Bulgaria has one of the largest game populations in Europe, including more than 2500 grey wolves according to the latest tally. As with defensive attacks, such attacks are not always pressed, as the animal may break off the attack or be convinced to look elsewhere for its next meal. The Soviet authorities prevented the document from reaching both the public and those who would otherwise be assigned to deal with the problem. Their large size and highly carnivorous dentition supports the proposal that the dire wolf was a predator that fed on large prey.
 In 1875, more people were killed by wolves than tigers, with the worst affected areas being the North West Provinces and Bihar. Unlike with predatory attacks, the victims of rabid wolves are not eaten, and the attacks generally only occur on a single day. His conclusions received some limited support by biologists but were never adopted by United States Fish and Wildlife Service or any other official organisations. United States Fish and Wildlife Service concludes that wolves are very shy of humans but are opportunistic hunters and will attack humans if the opportunity arises and advise against "actions The leader of the pack is the Mackenzie Valley Wolf, also known as the Canis lupus occidentalis, the Northwestern Wolf, or the Canadian Timber Wolf. It gets its name from the Mackenzie River Valley in Canada where the largest wolf in the world is most frequently spotted. Wolves living in open areas, for example the North American Great Plains, historically showed little fear before the advent of firearms in the 19th century, and would follow human hunters to feed on their kills, particularly bison. McNay, Mark E. and Philip W. Mooney. Agonistic attacks are motivated not by hunger nor fear but rather by aggression; designed to kill or drive off a competitor away from a territory or food source. Alaska Department of Fish and Game, Fairbanks, Alaska. Wolf attacks are more likely to happen when preceded by a long period of habituation, during which wolves gradually lose their fear of humans.

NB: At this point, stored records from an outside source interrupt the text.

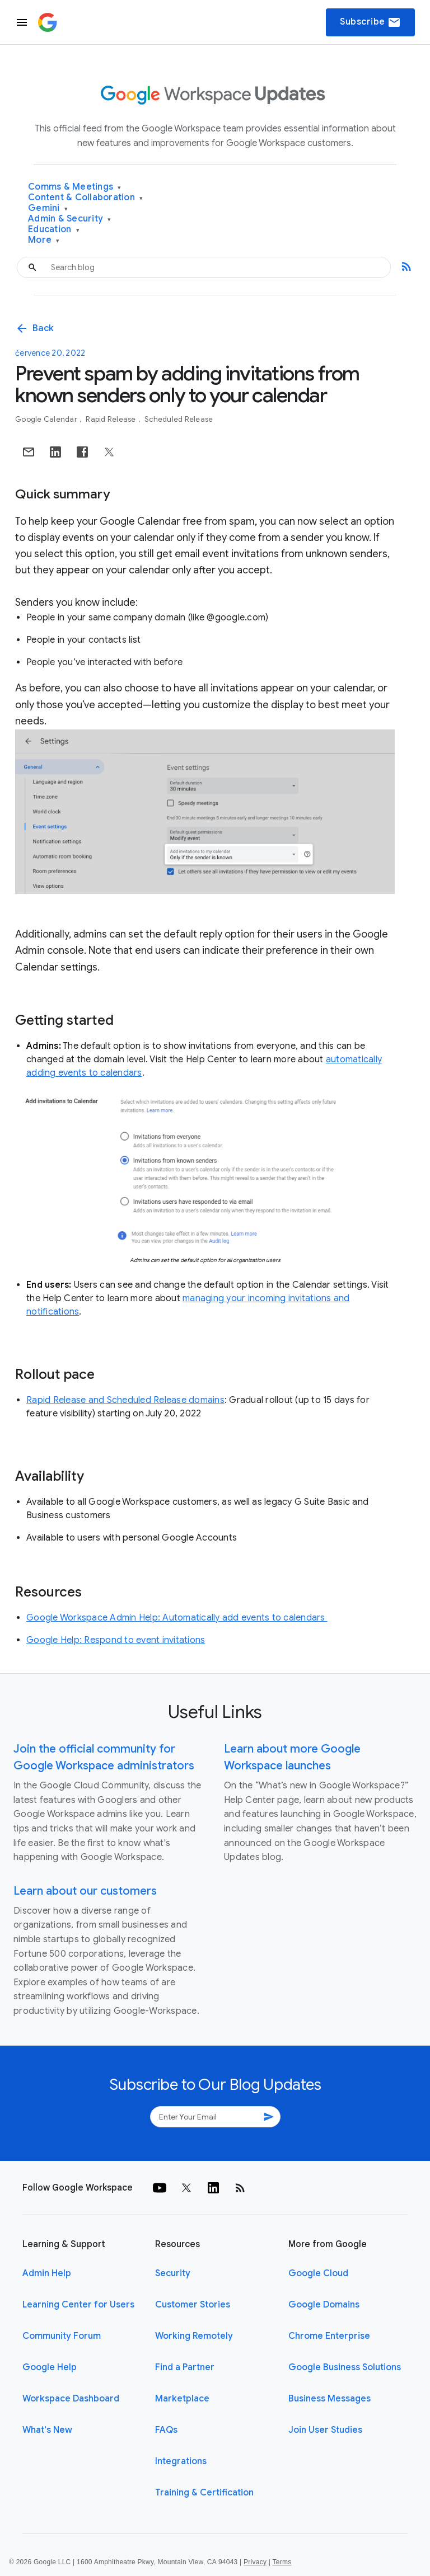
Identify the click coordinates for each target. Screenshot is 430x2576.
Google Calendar (47, 419)
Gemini (48, 208)
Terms (281, 2562)
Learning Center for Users (78, 2304)
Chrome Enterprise (329, 2336)
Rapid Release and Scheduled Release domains (125, 1400)
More (44, 240)
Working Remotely (194, 2336)
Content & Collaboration (85, 197)
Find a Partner (184, 2367)
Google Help (49, 2367)
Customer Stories (192, 2304)
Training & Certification (204, 2492)
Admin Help (46, 2273)
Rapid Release (112, 419)
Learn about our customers (85, 1891)
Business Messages (329, 2398)
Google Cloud (318, 2273)
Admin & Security (69, 219)
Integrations (181, 2461)
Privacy (255, 2562)
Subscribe (370, 22)
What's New (47, 2430)
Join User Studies (325, 2430)
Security (172, 2273)
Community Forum (61, 2336)
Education (54, 229)
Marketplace (182, 2398)
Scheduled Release (178, 419)
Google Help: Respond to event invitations (115, 1640)
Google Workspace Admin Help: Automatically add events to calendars (177, 1617)
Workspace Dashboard (70, 2398)
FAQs (166, 2430)
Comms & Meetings (74, 187)
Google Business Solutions (344, 2367)
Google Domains (323, 2304)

The country with the most extensive historical records is France, where nearly 7,600 fatal attacks were documented from 1200 to 1920. , There are no written records prior to the European colonization of the Americas. Gray wolf attacks are rare because wolves are often subsequently killed, or even extirpated in reaction by human beings. In the rare cases where adults were killed, the victims were almost always women. Child-lifting by wolves in eastern Uttar Pradesh, India.